Build a Linux distro that locks down the entire computing experience.
Really? Yep. Linux has lots of cool flexibility, but for 99% of the time on a desktop/laptop/end-user-device I don't need any of it. Gimme Gimp or an editor or something and just let me do my work.
Here's how I think it should work. You install it, and it works. There's a handful of pre-built apps, each of which runs in its own sandbox. Think VMs, or chroot jails, or something like that. The apps are installed from a central system app, which these days would have to be named "App Store" or something like that. Data created by the individual apps would be managable by the central system app, maybe to allow backing up and copying or moving files between apps. The system would be setup to auto-detect and auto-configure the most common hardware, and to integrate with the most common network environments. Sharing files and printing with windows and macs should be easy.

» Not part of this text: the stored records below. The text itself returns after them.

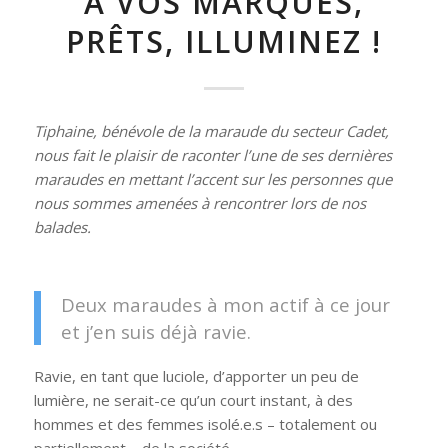
A VOS MARQUES,
PRÊTS, ILLUMINEZ !
Tiphaine, bénévole de la maraude du secteur Cadet,
nous fait le plaisir de raconter l’une de ses dernières
maraudes en mettant l’accent sur les personnes que
nous sommes amenées à rencontrer lors de nos
balades.
Deux maraudes à mon actif à ce jour
et j’en suis déjà ravie.
Ravie, en tant que luciole, d’apporter un peu de
lumière, ne serait-ce qu’un court instant, à des
hommes et des femmes isolé.e.s – totalement ou
partiellement – de la société.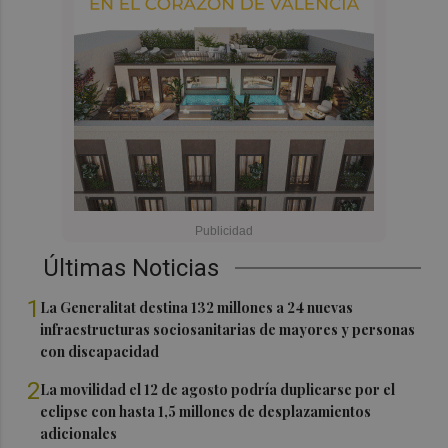
Últimas Noticias
1
La Generalitat destina 132 millones a 24 nuevas
infraestructuras sociosanitarias de mayores y personas
con discapacidad
2
La movilidad el 12 de agosto podría duplicarse por el
eclipse con hasta 1,5 millones de desplazamientos
adicionales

The point is, you don't get "root" access. You don't have to "apt-get" anything, or "yum" anything else. When there's a new kernel, it just downloads and installs. (As a detail, the boot loader should be tied into this system so if a new kernel does not work, the previous one is just booted instead, and an error report is filed back to the maintainers.) Obviously, if your entire network is made up of just these systems, then they should work together in some kind of seamless way. No one should ever have to know about CUPS or Samba or 1000 other little details.
One of the "apps" would probably be a Posix shell. Like the other apps, you'd be locked in a sandbox, but you'd have all the little shell things that you might like for writing a script or downloading and compiling a whatever. Ideally the system would be malleable enough that you could install software and play around, but by going back to the app store you could effortlessly delete an instance of it and make a new one if it went badly.
Anyhow, I had rather thought that I would probably pay somewhere around $99 per year for such a thing. I bet that other people would do the same.